…continuedWide-Field Imaging with CCD Cameras
Making An Adapter
Admittedly, this arrangement did not bring the stars into focus when the lens was set at the "infinity" mark on its barrel. But I quickly learned to ignore the lens marking and find focus as I would with a regular telescope and CCD camera.
Excited, I aimed my new wide-angle camera to the sky, and I was immediately astounded by the images it delivered, especially those obtained through the hydrogen-alpha filter. I began imaging deep-sky objects that I'd never even seen before. For the first time I captured the full extent of Barnard's Loop in Orion (S&T: May 2001, page 140) and the very faint emission nebula Sh2–264 between Betelgeuse and Bellatrix. With a normal (50-mm) lens I got a whopping 11.5°-by-17.1° field! You can see more of my images online at www.galaxyimages.com.

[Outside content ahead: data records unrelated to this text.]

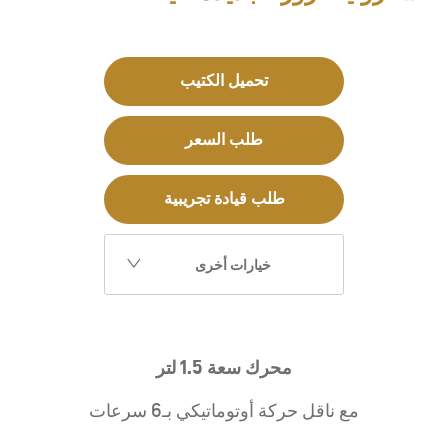
تحميل الكتيب
طلب السعر
طلب قيادة تجريبية
خيارات أخرى
محرك سعة 1.5 لتر
مع ناقل حركة أوتوماتيكي بـ6 سرعات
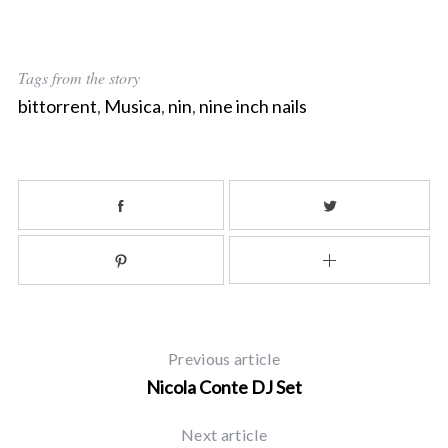
S
e
Tags from the story
a
bittorrent
,
Musica
,
nin
,
nine inch nails
r
c
h
f
o
r
:
Previous article
Nicola Conte DJ Set
Next article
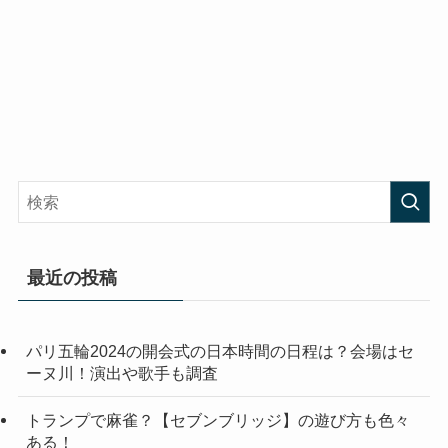
最近の投稿
パリ五輪2024の開会式の日本時間の日程は？会場はセ
ーヌ川！演出や歌手も調査
トランプで麻雀？【セブンブリッジ】の遊び方も色々
ある！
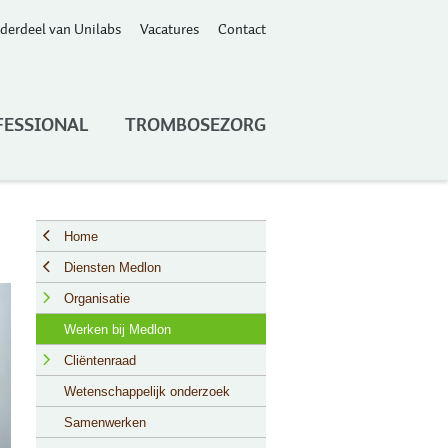
derdeel van Unilabs
Vacatures
Contact
FESSIONAL
TROMBOSEZORG
Home
Diensten Medlon
Organisatie
Missie en visie
Werken bij Medlon
Kwaliteit
Cliëntenraad
Historie
Samenstelling en werkwijze
Wetenschappelijk onderzoek
Missie en Visie
Samenwerken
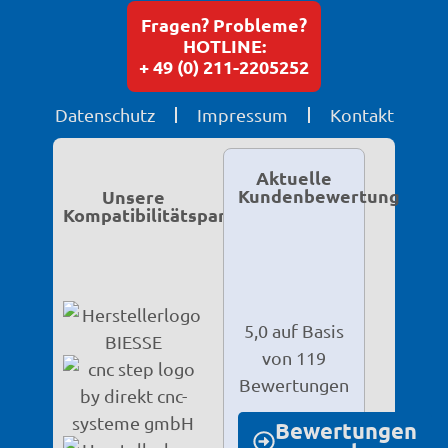
Fragen? Probleme?
HOTLINE:
+ 49 (0) 211-2205252
Datenschutz
Impressum
Kontakt
Aktuelle
Kundenbewertung
Unsere
Kompatibilitätspartner
5,0 auf Basis
von 119
Bewertungen
Bewertungen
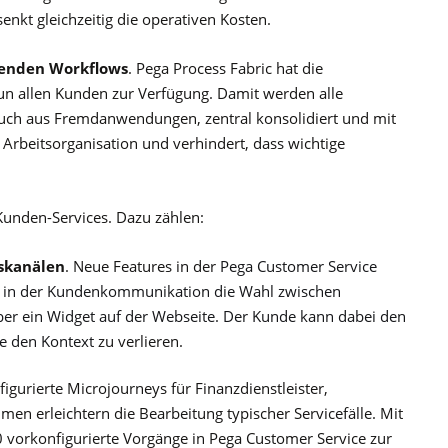
nkt gleichzeitig die operativen Kosten.
fenden Workflows
. Pega Process Fabric hat die
un allen Kunden zur Verfügung. Damit werden alle
uch aus Fremdanwendungen, zentral konsolidiert und mit
ie Arbeitsorganisation und verhindert, dass wichtige
Kunden-Services. Dazu zählen:
skanälen
. Neue Features in der
Pega Customer Service
n in der Kundenkommunikation die Wahl zwischen
er ein Widget auf der Webseite. Der Kunde kann dabei den
ne den Kontext
zu verlieren.
figurierte Microjourneys für Finanzdienstleister,
 erleichtern die Bearbeitung typischer Servicefälle. Mit
 vorkonfigurierte Vorgänge in Pega Customer Service zur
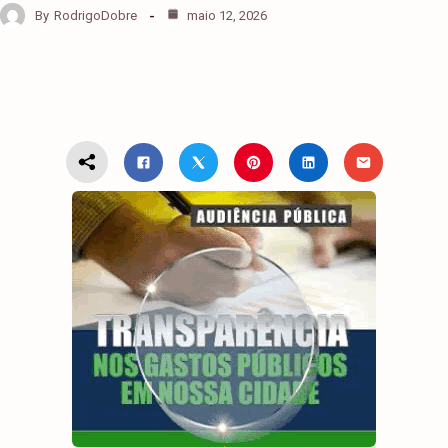
By
RodrigoDobre
maio 12, 2026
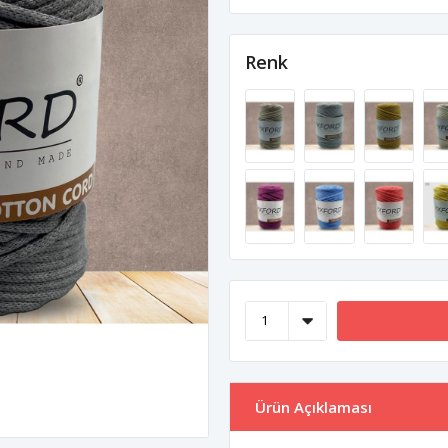
Renk
Ürün Açıklaması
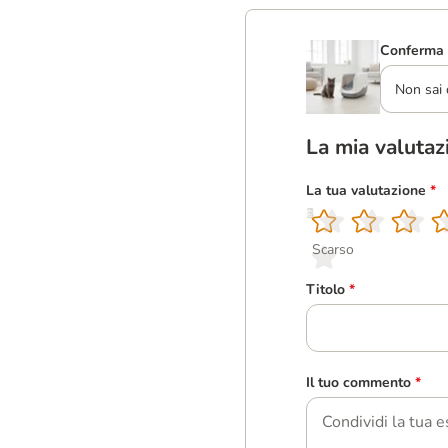
Conferma 
Non sai 
La mia valutaz
La tua valutazione
*
1
2
3
4
5
Scarso
Titolo
*
Il tuo commento
*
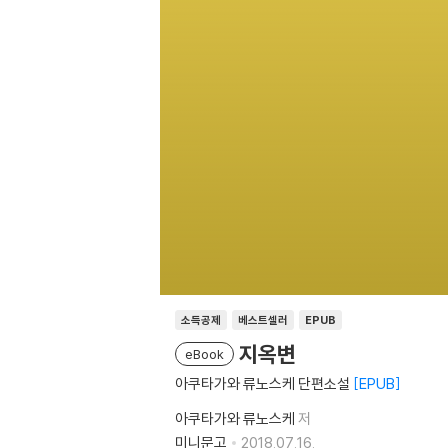
소득공제
베스트셀러
EPUB
지옥변
eBook
아쿠타가와 류노스케 단편소설
EPUB
아쿠타가와 류노스케
저
미니문고
2018.07.16.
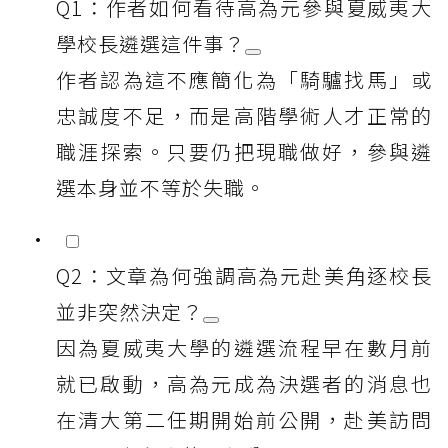
Q1：作者如何看待高為元參與夏威夷大
學校長遴選這件事？
作者認為這不應簡化為「騎驢找馬」或
忠誠度不足，而是高階學術人才正常的
職涯探索。只要仍把現職做好，參與遴
選本身並不等於失職。
Q2：文章為何強調高為元赴美角逐校長
並非突然決定？
因為夏威夷大學的遴選流程早在數月前
就已啟動，高為元成為決選者的消息也
在清大第二任期開始前公開，赴美訪問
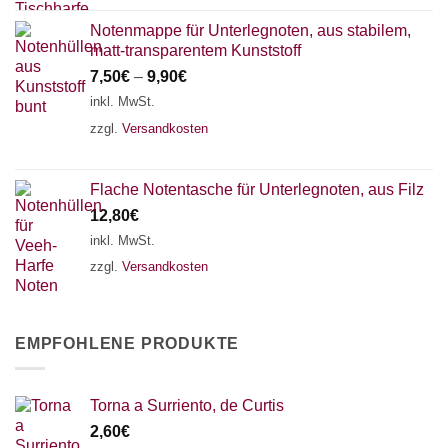
Notenmappe für Unterlegnoten, aus stabilem,
matt-transparentem Kunststoff
7,50
€
–
9,90
€
inkl. MwSt.
zzgl.
Versandkosten
Flache Notentasche für Unterlegnoten, aus Filz
12,80
€
inkl. MwSt.
zzgl.
Versandkosten
EMPFOHLENE PRODUKTE
Torna a Surriento, de Curtis
2,60
€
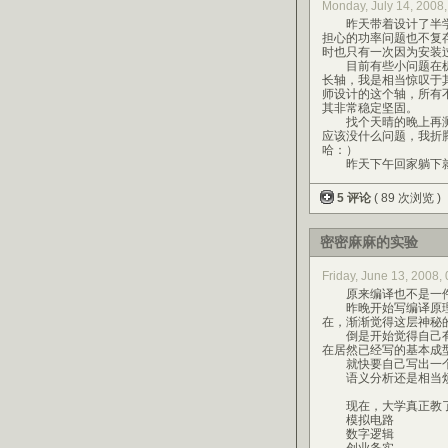
Monday, July 14, 200
昨天带着设计了半学
担心的功率问题也不复存
时也只有一次因为安装
目前有些小问题在机
长轴，我是相当惊叹于
师设计的这个轴，所有不
其非常稳定坚固。
找个天晴的晚上再测
应该没什么问题，我折
哈：）
昨天下午回家躺下就
5 评论
( 89 次浏览 )
密密麻麻的实验
Friday, June 13, 2008
原来编译也不是一件
昨晚开始写编译原理
在，渐渐觉得这层神秘
倒是开始觉得自己有
在居然已经写的基本成
就快要自己写出一个编
语义分析还是相当烦琐……
现在，大学真正教了
模拟电路
数字逻辑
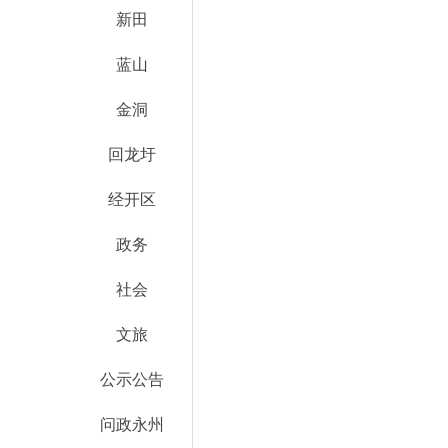
新田
蓝山
金洞
回龙圩
经开区
政务
社会
文旅
公示公告
问政永州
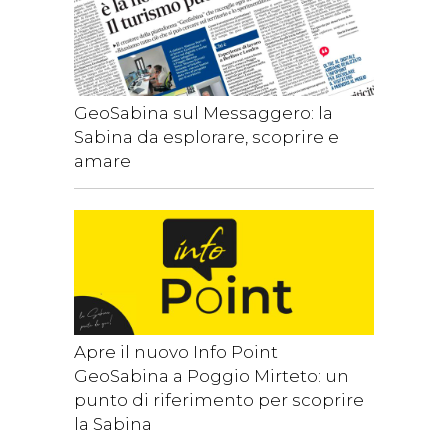
GeoSabina sul Messaggero: la
Sabina da esplorare, scoprire e
amare
Apre il nuovo Info Point
GeoSabina a Poggio Mirteto: un
punto di riferimento per scoprire
la Sabina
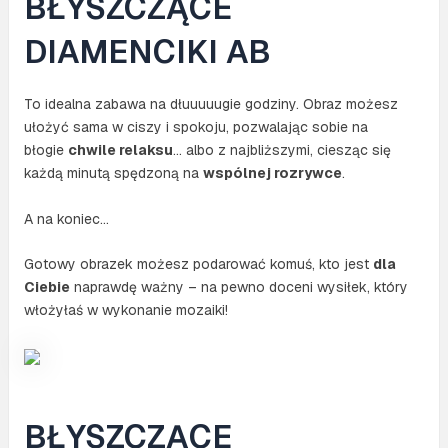
BŁYSZCZĄCE
mozaika
+
DIAMENCIKI AB
akcesoria
To idealna zabawa na dłuuuuugie godziny. Obraz możesz
ułożyć sama w ciszy i spokoju, pozwalając sobie na
błogie
chwile relaksu
… albo z najbliższymi, ciesząc się
każdą minutą spędzoną na
wspólnej rozrywce
.
A na koniec…
Gotowy obrazek możesz podarować komuś, kto jest
dla
Ciebie
naprawdę ważny – na pewno doceni wysiłek, który
włożyłaś w wykonanie mozaiki!
BŁYSZCZĄCE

I gave my prototype Nikon/CFW-8 adapter to Gleason, who took it to Australia for a field test. He returned with some remarkable images (see his Web site at www.celestialimage.com). Based on the positive results we achieved, I started making commercial CFW-8 adapters exclusively for Nikon lenses (S&T: December 2001, page 36). Recently, Brady Johnson, an amateur astro imager based in Toronto, has made similar CFW-8 adapters for Pentax, Minolta, and Olympus 35-mm camera lenses. Of course, you shouldn't hesitate to contact the manufacturer of any CCD camera you may own to find out what solutions they may have devised since the time of this writing.
To calculate how much sky your camera will cover with a given lens, divide 57.3 by the lens's focal length in millimeters to get the lens's plate scale in degrees per millimeter, and then multiply the scale by the dimensions of the CCD's pixel array in millimeters. For example, a 300-mm lens will have a plate scale of approximately 57.3/300 = 0.191 degree per millimeter. When coupled to, say, an ST-7E camera (with a 4.6-by-6.9-mm pixel array), the camera will record about 0.9° by 1.3° of sky (see the table on page 2 of this article for an array of examples).